Arrive into Uzbekistan's capital, Tashkent, and the country's place in this history isn't immediately apparent. Tashkent is the largest and most modern of Central Asian cities, but step beyond the city and it's history that predominates.

In the region's silken heyday, it was a gruelling, months-long journey across the desert to the cities of Khiva, Bukhara and Samarkand, but today it's little more than an hour by plane to Urgench - far-flung Khiva's neighbouring city - plopping down into stark green irrigated lands encased in desert.

Minarets of Khiva, Uzbekistan. Picture by Getty Images
Minarets of Khiva, Uzbekistan. Picture by Getty Images

Urgench is a city that my guide, Takhir, describes as "new", being less than 200 years of age, but it's just a 45-minute drive to Khiva, which conversely celebrated its 2500-year anniversary in 1997.

'Chilla' in Khiva

Khiva is the most compact and immediately arresting of the ancient cities, with all of its historic sites squeezed into the 26-hectare World Heritage-listed old town known as Ichan-Kala.

Sunset view over Ichan-Kala, Khiva's old town. Picture by Andrew Bain
Sunset view over Ichan-Kala, Khiva's old town. Picture by Andrew Bain

I've arrived in the season known locally as "chilla", representing 40 days of heat through the middle of summer. It's like stepping into an oven, but it also means that Khiva feels all but deserted across much of the day.

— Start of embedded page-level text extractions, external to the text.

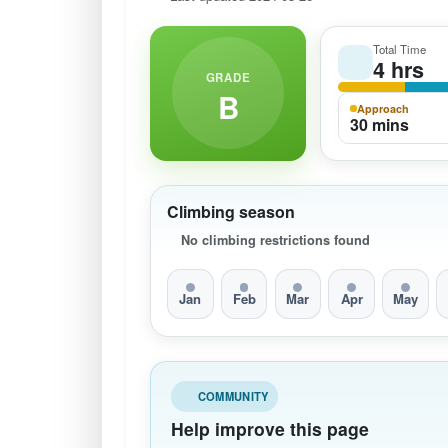
Total Time
4 hrs
GRADE
B
Approach
30 mins
Climbing season
No climbing restrictions found
Jan
Feb
Mar
Apr
May
COMMUNITY
Help improve this page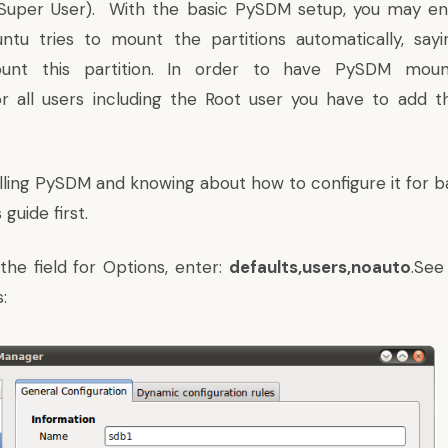
(Super User). With the basic PySDM setup, you may en
ntu tries to mount the partitions automatically, say
unt this partition. In order to have PySDM mount 
or all users including the Root user you have to add t
talling PySDM and knowing about how to configure it for 
 guide first
.
he field for Options, enter:
defaults,users,noauto
.See
:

As I wander its lanes, I feel almost as though I'm at a private screening.

Inside the madrassas (places of learning), palaces and mosques, female caretakers unfailingly sit knitting socks and booties to sell to visitors, including at the foot of Khiva's tallest minaret, the 56-metre-high Islam Khoja.

This minaret is a surprisingly new addition to the old town, added only in 1910 and banded with blue and green ceramic tiles. Legend says the tiles alter colour slightly with changing weather conditions, though in a city with more than 300 days of sunshine a year, it would be a rare (and almost certainly apocryphal) event.

Puppets for sale in Khiva. Picture by Shutterstock
Puppets for sale in Khiva. Picture by Shutterstock

Eschewing the socks and booties, I've come to the minaret for Khiva's highest view. Islam Khoja is the only minaret that visitors can climb, and it's a dizzying ascent to a terrace 45 metres above the streets.

From this height, Khiva's precarious place in the desert becomes apparent, with the city's green fringe encircled by sands. Khiva began its existence as an oasis, with a series of wells long providing its water source. Even 30 years ago, these wells produced clear, beautiful drinking water, though today, with the drying of the nearby Aral Sea, the soil suffers from salinity and the water is undrinkable.

Local ladies.
Local ladies.

Though Islam Khoja is the city's highest spot, it's a different vantage point that provides the best view. Khiva's sunset spot of choice is a watchtower on the city's 2600-metre-long walls, and it's here that I head in the fading light and falling heat of evening.

Slowly, other visitors emerge, like nocturnal animals leaving their burrows, and together we watch as the city turns to bronze in the sunset light. Madrassas seem to crouch among the homes, and the Kalta Minor minaret dominates the view. Though unfinished, it stands 29 metres high (well short of the planned 70 metres) and a chunky 14.5 metres wide at its base, and is the only minaret in Central Asia covered top to toe in glazed tiles. Less quixotically, it's now also the stand for a range of communication antennas.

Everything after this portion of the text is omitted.